In 2014 and 2015, World Health Organization (WHO) member states and the United Nations committed to ending the TB epidemic through their adoption of WHO's End TB Strategy, which aims to reduce TB incidence by 80% and TB deaths by 90% by 2030. Achieving this will require the introduction of major technological breakthroughs by 2025, such as a vaccine that is effective both before and after exposure, WHO said.

There are currently at least 20 TB vaccines for adults and adolescents in clinical pipeline. Of particular interest to Gavi, the Vaccine Alliance, is the M72/AS01E (M72) candidate vaccine, which, it is hoped, could receive WHO prequalification (a prerequisite for purchase by United Nations agencies and Gavi) by 2030, subject to Phase 3 trial results. Immunocompromised individuals living with HIV are being included in these trials, which is important because if they are successful, it would allow these high-risk groups to also be vaccinated against TB.

 M72 is a protein subunit vaccine combining two M. tuberculosis antigens with an adjuvant system (AS01E) that enhances the immune response to the vaccine. It is designed to be given by intramuscular injection to 15- to 44-year-olds, with two doses spaced a month apart.

In a recent Phase 2b trial, M72 showed approximately 50% efficacy in reducing pulmonary TB in adults with latent TB infection (where people are infected with the bacteria that cause TB, but they are in a dormant state).
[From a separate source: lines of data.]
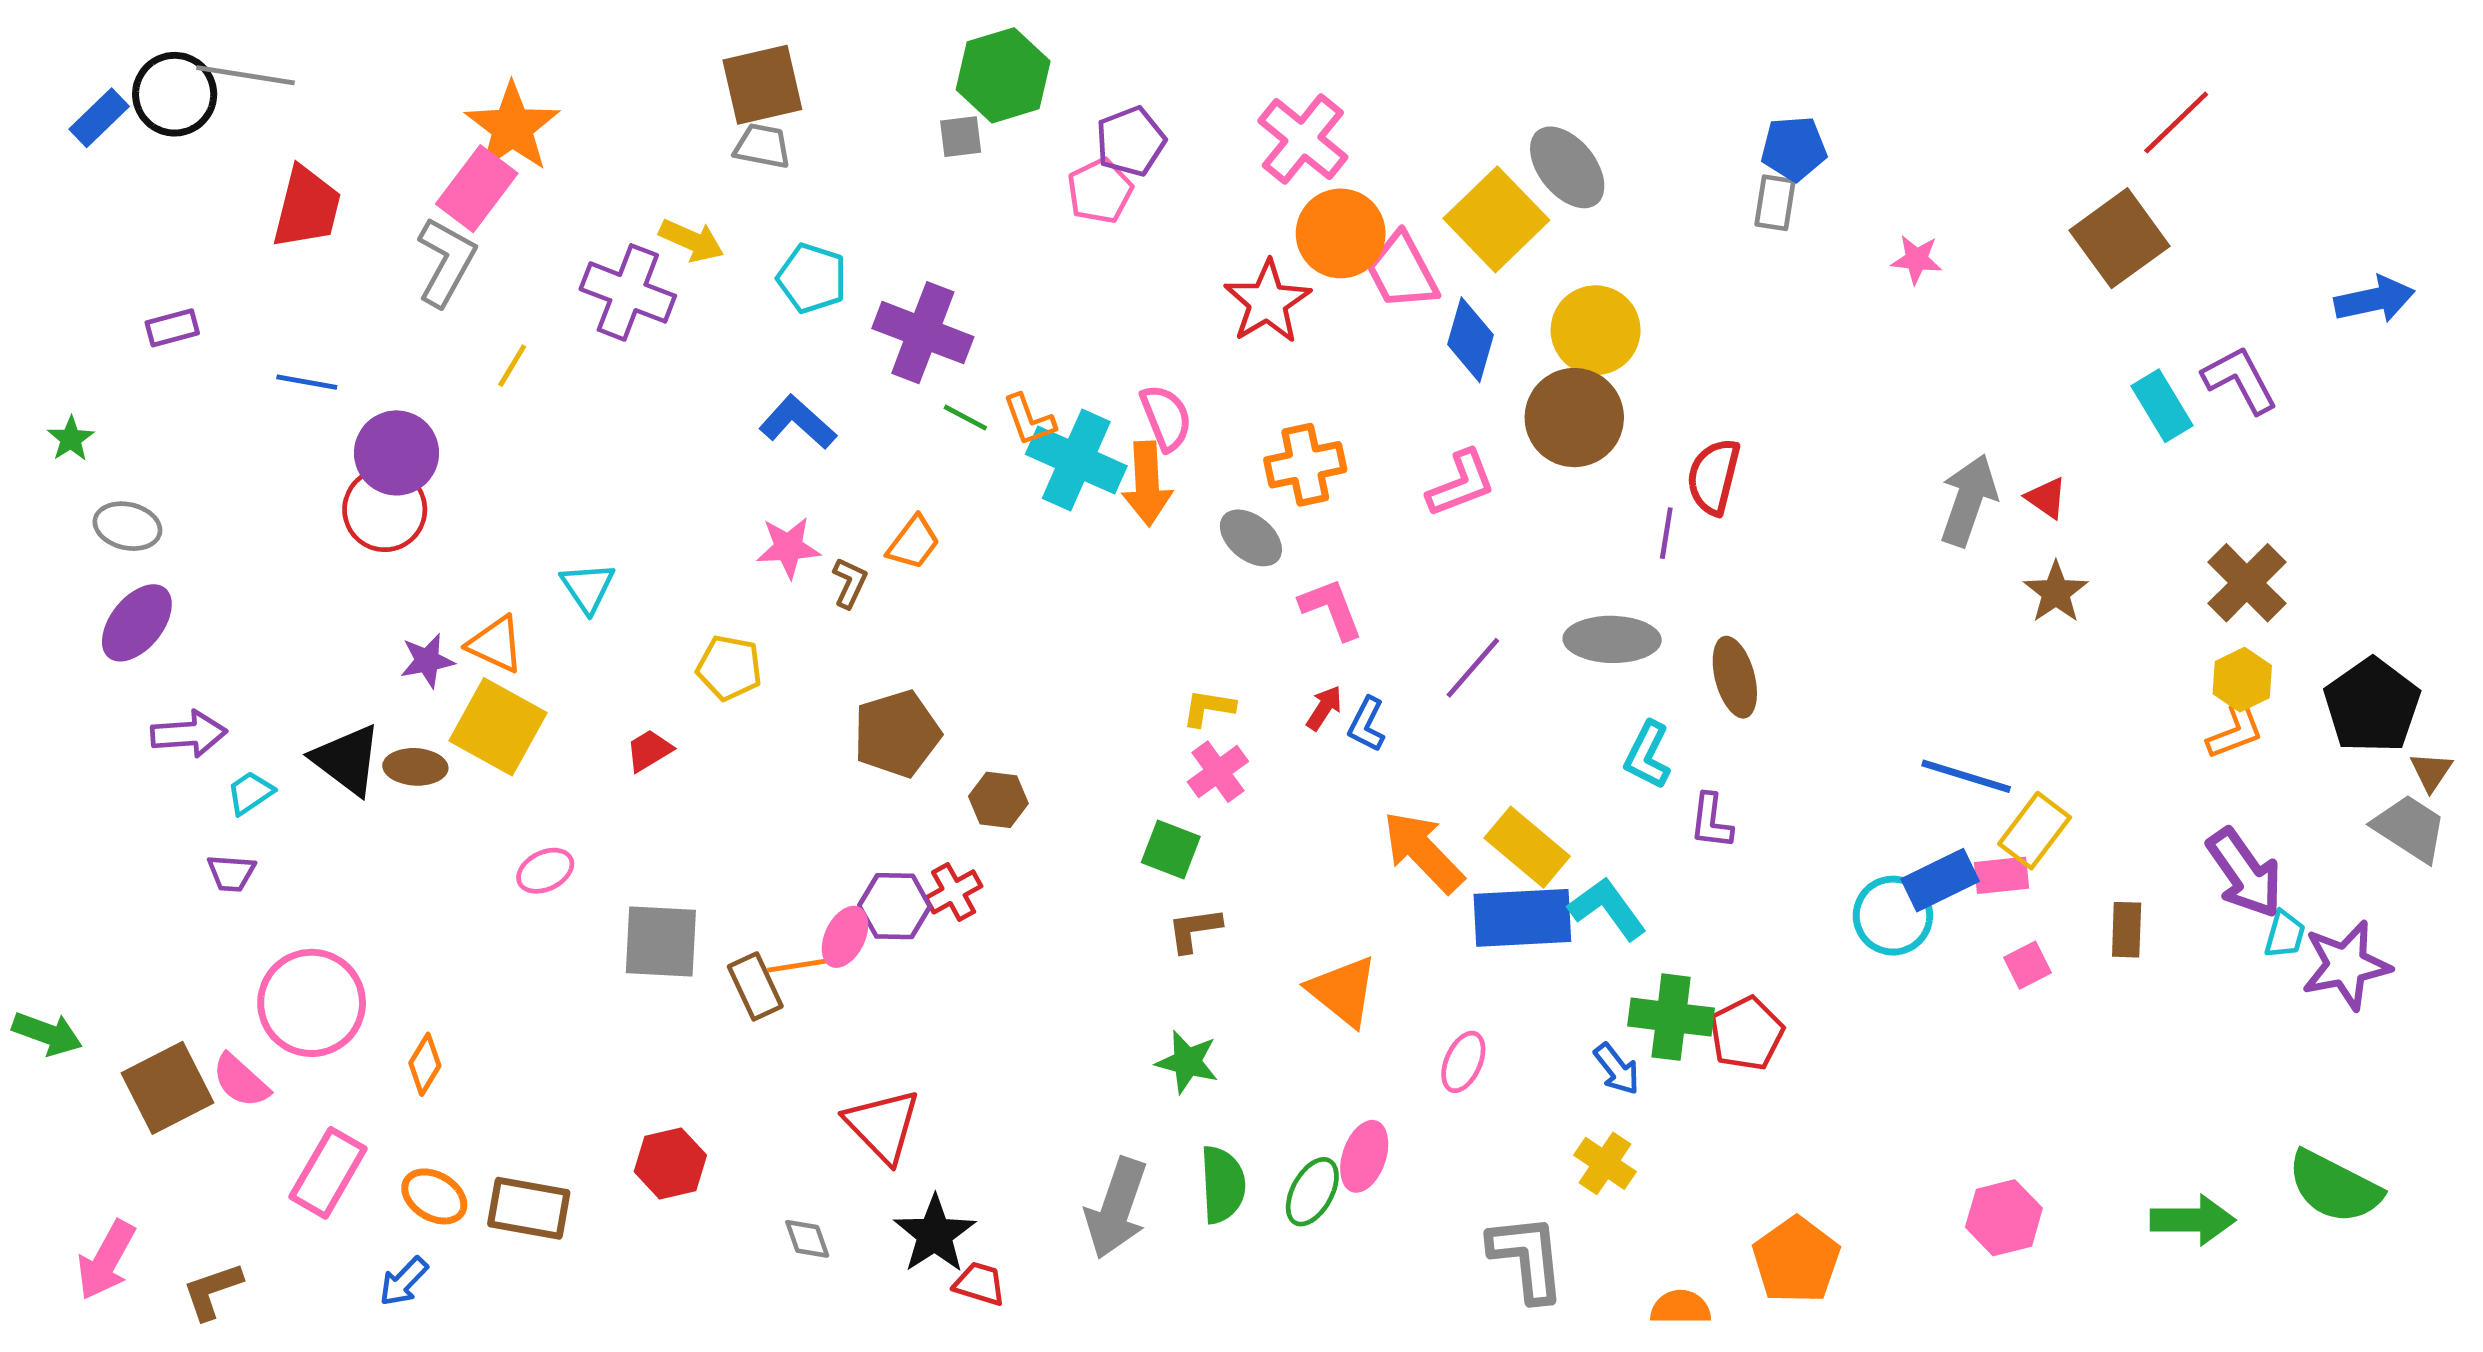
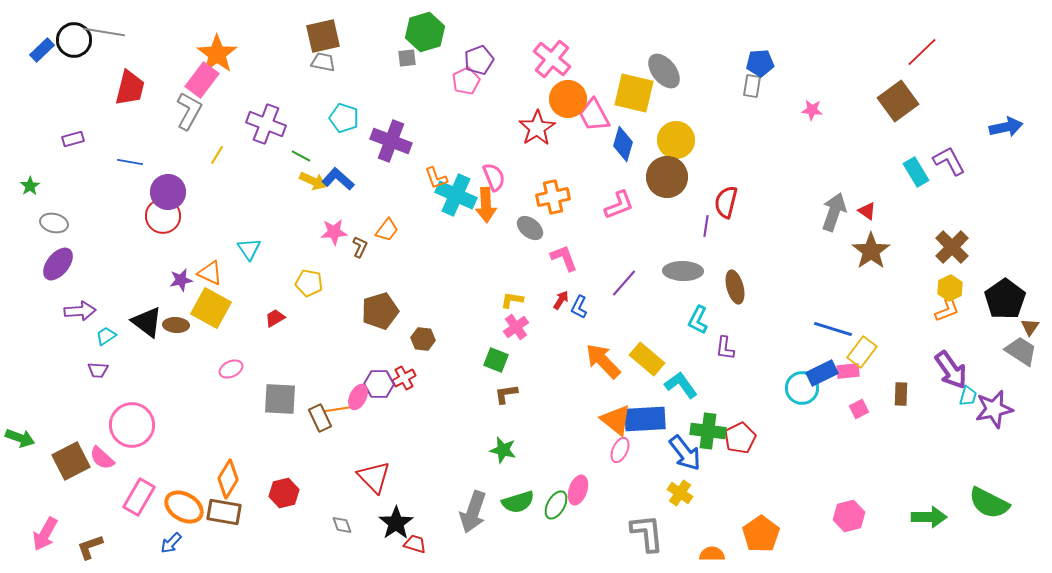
yellow square: (1496, 219) -> (634, 93), turned -33
yellow arrow: (692, 241) -> (313, 181), moved
green line: (965, 418) -> (301, 156), moved
brown star: (2056, 592) -> (871, 251), size x1.4
blue rectangle: (1522, 918) -> (645, 419), moved
orange triangle: (1343, 991) -> (616, 420), moved
orange diamond: (425, 1064) -> (228, 479), moved, size x1.5
blue arrow: (1617, 1069) -> (685, 453), size x1.6
green semicircle: (1223, 1185) -> (518, 502), turned 76
orange ellipse: (434, 1196) -> (184, 507), size x1.4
In June 2023, Wellcome and the Bill & Melinda Gates Foundation announced funding to advance the vaccine through a Phase 3 trial involving approximately 26,000 people, including people living with HIV and without TB infection, at more than 50 trial sites in Africa and Southeast Asia.

Other candidates of potential interest to Gavi include the VPM1002 vaccine, which uses a live attenuated strain of M. bovis that has been genetically modified so that immune cells can better recognise and respond to it; and the MTBVAC vaccine, which uses a genetically modified live attenuated strain of M. tuberculosis. Because MTBVAC is based on the human TB bacterium, rather than the cattle one, it is hoped it will trigger a broader immune response.

More than 100 years since the first administration of the BCG vaccine, hopes are building that a vaccine that could protect all age groups against all types of TB may finally be in reach. Humans have been fighting this ancient pathogen for millennia, but it seems the battle may finally be swinging in our favour.